アゲアゲテンションの子供達に比べ、やつれたサー。

あ〜眠れなかったとゲッソリしていたそうな。

これではこのナスは売れんだろう。


しかし、ここでまたも問題に直面する事を彼等はまだ知らない。

それは荷物を受け取る場での出来事

周りの人達が自分達の荷物を見つけていくのだが、いつまで立っても誰の荷物も見当たらないのだ。


「あれっ、僕らの荷物出てこないよ」大喜が言った。


多網がボソリ「泥棒」


「えーーーーっ」真に受ける隆


一同はバリのスタッフの前に躊躇する、何故なら言葉の壁が彼等を阻んだからだ。

焦る隆はサーをチラッと助け舟を出すかの様に見つめる。

サーさんは英語ペラペラだから(こやつの目からは全く喋れないサーがペラペラにみえている)

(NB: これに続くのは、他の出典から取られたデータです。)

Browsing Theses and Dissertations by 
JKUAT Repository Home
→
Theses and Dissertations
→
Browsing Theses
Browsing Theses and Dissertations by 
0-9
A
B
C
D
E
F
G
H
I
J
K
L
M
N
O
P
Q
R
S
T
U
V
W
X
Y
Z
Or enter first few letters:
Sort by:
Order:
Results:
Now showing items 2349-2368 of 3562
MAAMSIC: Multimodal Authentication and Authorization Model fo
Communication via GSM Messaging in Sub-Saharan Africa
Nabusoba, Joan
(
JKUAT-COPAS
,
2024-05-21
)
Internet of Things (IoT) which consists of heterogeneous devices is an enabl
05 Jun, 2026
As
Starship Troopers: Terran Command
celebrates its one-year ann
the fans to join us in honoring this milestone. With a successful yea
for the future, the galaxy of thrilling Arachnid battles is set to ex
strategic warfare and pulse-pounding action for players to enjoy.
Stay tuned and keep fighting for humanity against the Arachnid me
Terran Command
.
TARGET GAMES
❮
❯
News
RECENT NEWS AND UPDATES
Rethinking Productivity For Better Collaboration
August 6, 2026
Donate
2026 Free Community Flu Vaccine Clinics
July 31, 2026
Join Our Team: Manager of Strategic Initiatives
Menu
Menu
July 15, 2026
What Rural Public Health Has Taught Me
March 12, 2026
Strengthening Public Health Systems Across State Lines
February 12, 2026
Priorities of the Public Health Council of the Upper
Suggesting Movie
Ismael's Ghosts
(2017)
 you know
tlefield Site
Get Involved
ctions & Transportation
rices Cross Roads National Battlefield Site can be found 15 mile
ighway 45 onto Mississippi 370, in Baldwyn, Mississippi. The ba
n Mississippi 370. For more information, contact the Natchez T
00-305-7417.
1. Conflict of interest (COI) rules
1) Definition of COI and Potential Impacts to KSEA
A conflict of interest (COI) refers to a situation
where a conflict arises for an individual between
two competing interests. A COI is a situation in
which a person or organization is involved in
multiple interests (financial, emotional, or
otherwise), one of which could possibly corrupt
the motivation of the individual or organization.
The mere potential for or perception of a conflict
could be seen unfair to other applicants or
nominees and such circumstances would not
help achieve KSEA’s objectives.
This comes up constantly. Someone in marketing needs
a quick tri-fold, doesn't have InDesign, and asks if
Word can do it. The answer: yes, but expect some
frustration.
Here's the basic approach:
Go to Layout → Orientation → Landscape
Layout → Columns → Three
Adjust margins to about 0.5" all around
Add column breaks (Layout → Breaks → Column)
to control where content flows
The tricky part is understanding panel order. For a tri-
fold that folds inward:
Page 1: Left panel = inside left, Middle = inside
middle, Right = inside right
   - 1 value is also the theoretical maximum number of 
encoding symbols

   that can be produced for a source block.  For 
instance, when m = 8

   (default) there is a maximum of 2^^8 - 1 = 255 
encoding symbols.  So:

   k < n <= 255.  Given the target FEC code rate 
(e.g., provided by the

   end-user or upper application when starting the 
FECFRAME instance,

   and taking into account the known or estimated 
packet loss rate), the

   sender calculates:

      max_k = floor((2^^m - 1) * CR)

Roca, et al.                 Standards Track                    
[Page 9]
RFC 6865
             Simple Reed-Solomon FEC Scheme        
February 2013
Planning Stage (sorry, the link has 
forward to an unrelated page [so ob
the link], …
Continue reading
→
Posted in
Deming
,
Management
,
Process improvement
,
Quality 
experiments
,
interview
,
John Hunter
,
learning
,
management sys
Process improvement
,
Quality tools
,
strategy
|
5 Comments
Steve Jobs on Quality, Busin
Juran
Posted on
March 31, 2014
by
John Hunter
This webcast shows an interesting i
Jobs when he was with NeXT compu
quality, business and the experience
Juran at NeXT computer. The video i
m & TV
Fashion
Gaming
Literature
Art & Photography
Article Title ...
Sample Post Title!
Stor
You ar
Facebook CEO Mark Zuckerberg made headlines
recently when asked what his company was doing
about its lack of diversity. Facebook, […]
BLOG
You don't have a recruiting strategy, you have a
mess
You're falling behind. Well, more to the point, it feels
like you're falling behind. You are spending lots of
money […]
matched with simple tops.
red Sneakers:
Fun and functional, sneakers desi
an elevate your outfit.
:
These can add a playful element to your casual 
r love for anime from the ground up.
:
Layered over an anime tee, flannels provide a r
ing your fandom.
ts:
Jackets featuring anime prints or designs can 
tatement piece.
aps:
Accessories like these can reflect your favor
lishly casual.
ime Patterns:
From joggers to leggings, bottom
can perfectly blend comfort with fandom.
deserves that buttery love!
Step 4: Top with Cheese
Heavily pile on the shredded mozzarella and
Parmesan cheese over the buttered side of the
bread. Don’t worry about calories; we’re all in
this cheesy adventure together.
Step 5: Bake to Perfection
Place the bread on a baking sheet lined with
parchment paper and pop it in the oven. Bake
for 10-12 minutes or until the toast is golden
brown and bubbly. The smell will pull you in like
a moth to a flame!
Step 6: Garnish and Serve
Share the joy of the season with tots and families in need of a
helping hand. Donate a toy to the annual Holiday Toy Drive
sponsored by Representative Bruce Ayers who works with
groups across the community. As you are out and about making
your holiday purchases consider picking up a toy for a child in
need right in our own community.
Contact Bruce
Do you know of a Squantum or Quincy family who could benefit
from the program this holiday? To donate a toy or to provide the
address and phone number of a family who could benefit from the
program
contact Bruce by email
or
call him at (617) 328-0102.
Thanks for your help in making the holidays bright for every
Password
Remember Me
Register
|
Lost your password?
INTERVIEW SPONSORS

気付くサーも焦る、えっ、英語で荷物が見つからないって、なんて言うんだ?


すると「いや〜こういう時、サーおじちゃんが居て良かった」きみ子の一言に、自分の自画像が輝いたと、喜んだサーは言った。


「あっ、僕に任せてください、楽勝っす」何故か普段大方使わないであろう「っす」と言う言葉までたくみに使い、奴は格好つけたのだ。


「おーー頼りがいがあるーーっ」みんなの尊敬の念を前にサーは




















笑った。


「じゃ、僕が行ってきます、みんなは荷物来るかも知れないから、一応ここで見てて下さい」軽快に歩き出すサーは思う、今自分の背後から羨望の眼差しを感じているっと。

誰も見とらんのだが。


いよいよ対峙の瞬間、目の前には60歳くらいのバリの人らしき人物が。


「エッ、エックス、キューズミー」


「?」


「バッグ、来ない、ノーバッグ、来ない来ない、なんでサー」

男は全力で英語、いや日英語、いやサー語を喋った。


テンパるおじいさん、それもそのはず、彼はスタッフでもなんでもない、ただの観光客の日本人のおじさんだったのだから。

そそくさと逃げて行ってしもうたそうな。


サーはシャイなスタッフだなぁ〜と思って、目の前にあったカウンターに向かう。


「エックスキューズ サー(微妙に自分の名を投入し、アピール、誰も知らんだろ) バッグ、ノーノー来ない来ない」

身体全体を使い、謎の言語を喋るサー

一応キョロキョロ物を探すジェスチャーを、ここでも5発投入している。


そして言われた


「日本語で良いよ」


あっ、てへへへへへ サーーーーーーっ。


こうして知った事実

飛行機の乗り換えに、人は間に合ったのだが、荷物は間に合わなかったらしい、明後日の夕方にきっと届くのだろう。

この事実を御一行に伝えたサーはみるみると変わっていく正子の表情が怖かったそうな。


正子の心の中、え〜嘘でしょ〜なんなのよ〜荷物が無いって。

間違いなく怒っていたのだろう。

隣に居た多網ママは、サッと微妙に距離をあけた。


こうして、ゴタゴタと色んな騒動はあったが、なんとか無事にバリに着いた。

まぁ、これも旅の魅力の一つであろう。

一つ分かった事、人は思い通りにいかないと、結構イライラするものだと言う事だったそうな。

いや、正子だけかも知れないが。


いよいよバリの旅行が始まる!!

どんな思い出が出来るんだろう?

冬馬君は期待に胸を踊らせていた。


と、ここで終わる筈だったのだが、もう一人違う意味でキレてる赤ん坊の女子おなごが居たそうな。

彼女の名前は多美、ここまで全く見せ場や出番がない事に苛立ちを隠せなかったのだ。

だから叫んだ、もっと私を見て、私に注目してと、言葉にならない声をあげ。